Article 39 has been granted permission for a judicial review of changes made to legislation surrounding children in care which were made in response to the COVID-19 crisis.
The children’s rights charity threatened the Department for Education with legal action over changes made to the legislation saying it made 65 losses or dilutions of safeguards for children in care, and children who could come into care – affecting many thousands of the most vulnerable children in the country.
Carolyne Willow, Article 39’s Director, said: “Children in care should be receiving the very best protections we can offer during this global pandemic. Families up and down the country have responded to these very frightening and uncertain times by changing their work and home routines to ensure their children’s needs are properly met. Removing legal protections from children in the care of the state inevitably puts them at great risk, and we know from past tragedies that too often children’s suffering goes hidden until it is too late and the harm has been done.”
“Before the pandemic, at least half of local authorities were struggling to meet their statutory children’s social care duties – as judged by Ofsted – and councils have been saying for years that they are desperate for funds to meet the needs of children and families. Ministers should have been focused on ensuring local authorities had the financial support they needed to keep children in care safe and protected, rather than dismantling safeguards which their own statutory guidance states are vital and important.
“As a very small charity, any legal action we take to protect the rights of children involves financial risk and we are delighted the court has agreed to cap our costs should we lose the case.”
The Adoption and Children (Coronavirus) (Amendment) Regulations 2020 – also known as Statutory Instrument 445 – made were laid before Parliament on 23 April and came into force the very next day and make around 100 changes to 10 sets of children’s social care regulations. The government said the changes were made in response to COVID-19.
Given the seriousness of the legal changes, and the vulnerability of the affected children, Article 39 asked the court for the case to be expedited (happen sooner rather than later) and this has also been agreed. The High Court hearing will take place on 27 and 28 July.

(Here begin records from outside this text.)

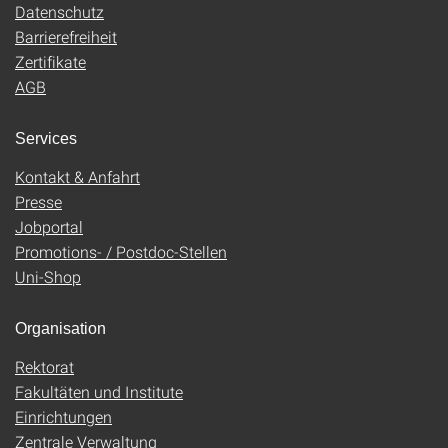
Datenschutz
Barrierefreiheit
Zertifikate
AGB
Services
Kontakt & Anfahrt
Presse
Jobportal
Promotions- / Postdoc-Stellen
Uni-Shop
Organisation
Rektorat
Fakultäten und Institute
Einrichtungen
Zentrale Verwaltung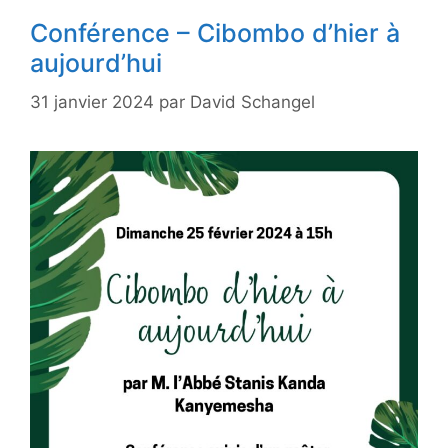
Conférence – Cibombo d’hier à
aujourd’hui
31 janvier 2024
par
David Schangel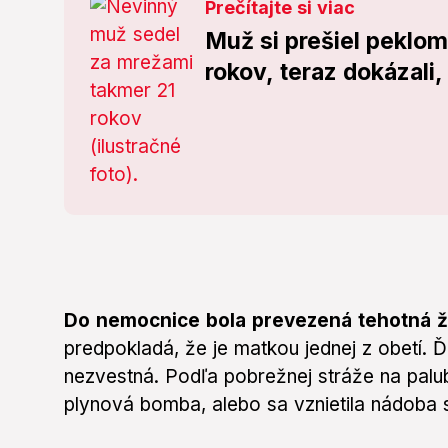
Prečítajte si viac
Muž si prešiel peklom
rokov, teraz dokázali,
Do nemocnice bola prevezená tehotná ž
predpokladá, že je matkou jednej z obetí. 
nezvestná. Podľa pobrežnej stráže na palu
plynová bomba, alebo sa vznietila nádoba 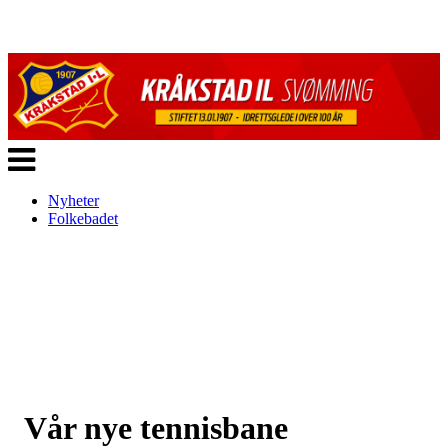
Veksle
navigasjon
Nyheter
Folkebadet
Vår nye tennisbane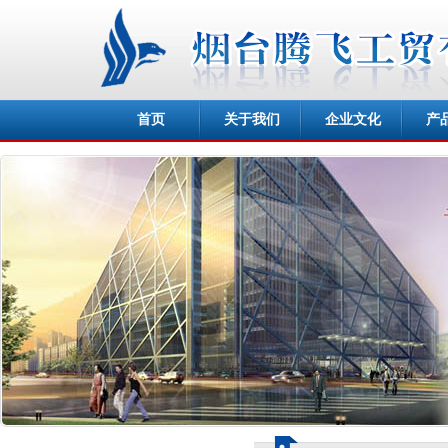
首页
关于我们
企业文化
产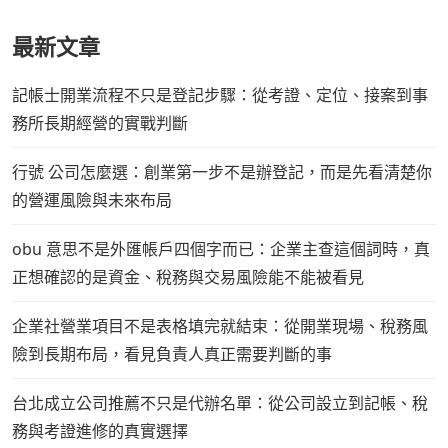
最新文章
記帳士開業流程不只是登記步驟：從考證、定位、接案到事
務所長期經營的實戰判斷
行號 公司怎麼選：創業第一步不是辦登記，而是先看清楚你
的營運風險與未來布局
obu 意思不是外匯帳戶四個字而已：企業主查這個詞時，真
正想確認的是資金、稅務與交易風險能不能被看見
企業社營業項目不是表格填完就結束：從開業現場、稅務風
險到長期布局，看見負責人真正需要判斷的事
台北成立公司推薦不只是代辦名單：從公司設立到記帳、稅
務與考證進修的真實選擇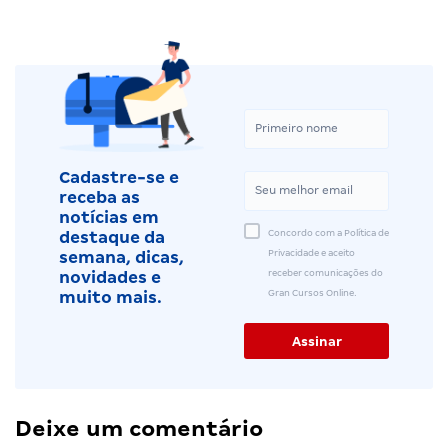
Cadastre-se e
receba as
notícias em
Concordo com a Política de
destaque da
Privacidade e aceito
semana, dicas,
receber comunicações do
novidades e
Gran Cursos Online.
muito mais.
Deixe um comentário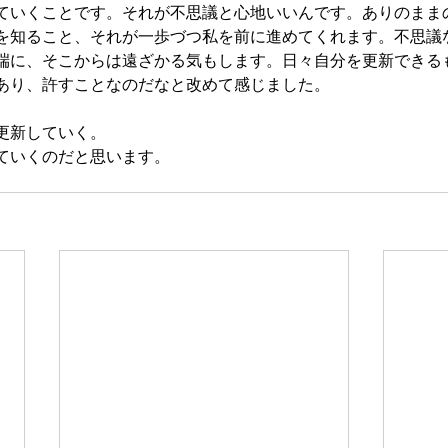
ていくことです。それが不思議と心地いいんです。ありのまま
を知ること、それが一歩づつ私を前に進めてくれます。不思議
端に、そこからは遠ざかる気もします。日々自分を更新できる
あり、許すことなのだなと改めて感じました。
更新していく。
ていくのだと思います。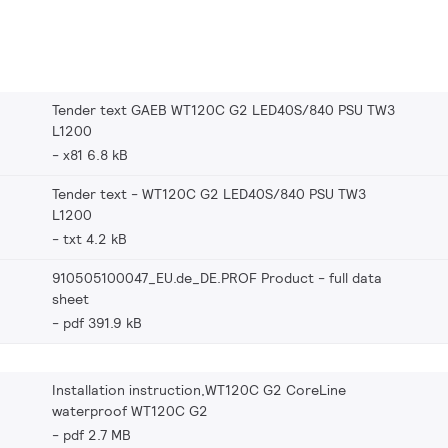
Tender text GAEB WT120C G2 LED40S/840 PSU TW3
L1200
x81 6.8 kB
Tender text - WT120C G2 LED40S/840 PSU TW3
L1200
txt 4.2 kB
910505100047_EU.de_DE.PROF Product - full data
sheet
pdf 391.9 kB
Installation instruction,WT120C G2 CoreLine
waterproof WT120C G2
pdf 2.7 MB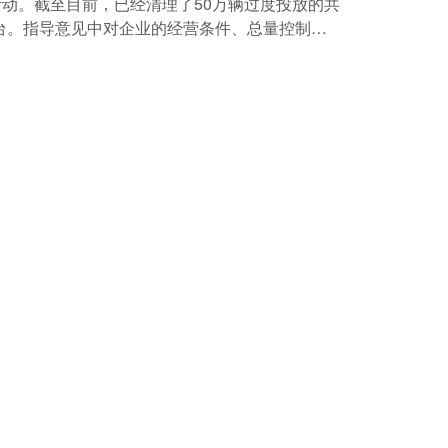
活动。截至目前，已经清理了50万辆过度投放的共
台。指导意见中对企业的经营条件、总量控制、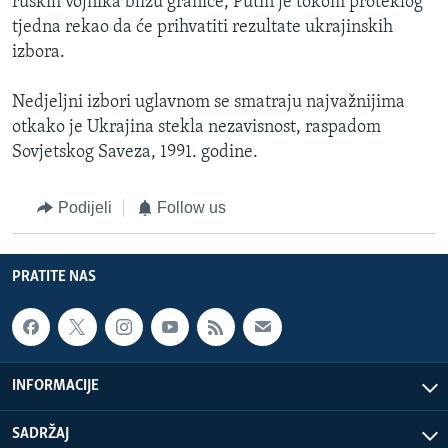
ruskih vojnika blizu granice, Putin je tokom proteklog
tjedna rekao da će prihvatiti rezultate ukrajinskih
izbora.
Nedjeljni izbori uglavnom se smatraju najvažnijima
otkako je Ukrajina stekla nezavisnost, raspadom
Sovjetskog Saveza, 1991. godine.
Podijeli
Follow us
PRATITE NAS
INFORMACIJE
SADRŽAJ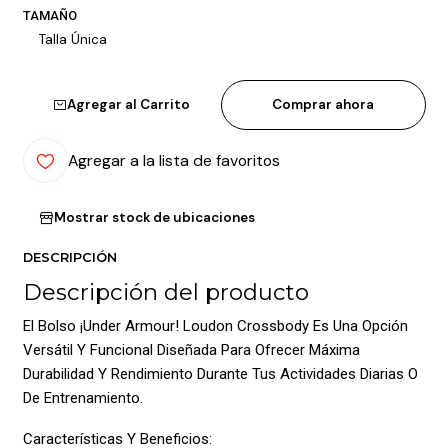
TAMAÑO
Talla Única
Agregar al Carrito
Comprar ahora
Agregar a la lista de favoritos
Mostrar stock de ubicaciones
DESCRIPCIÓN
Descripción del producto
El Bolso ¡Under Armour! Loudon Crossbody Es Una Opción
Versátil Y Funcional Diseñada Para Ofrecer Máxima
Durabilidad Y Rendimiento Durante Tus Actividades Diarias O
De Entrenamiento.
Características Y Beneficios:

The High Court has granted permission for judicial review on three separate grounds:
1)That the Department for Education failed to consult before making the changes to children’s legal protections;
2)That the Regulations are contrary to the objects and purpose of primary legislation, particularly the Children Act 1989;
3)That the Education Secretary, Gavin Williamson MP, breached his general duty to promote the well-being of children in England.
Permission was not granted on the fourth ground, relating to Parliamentary procedure and failure of the government to make time for Members of Parliament and Peers to scrutinise the changes prior to them coming into force.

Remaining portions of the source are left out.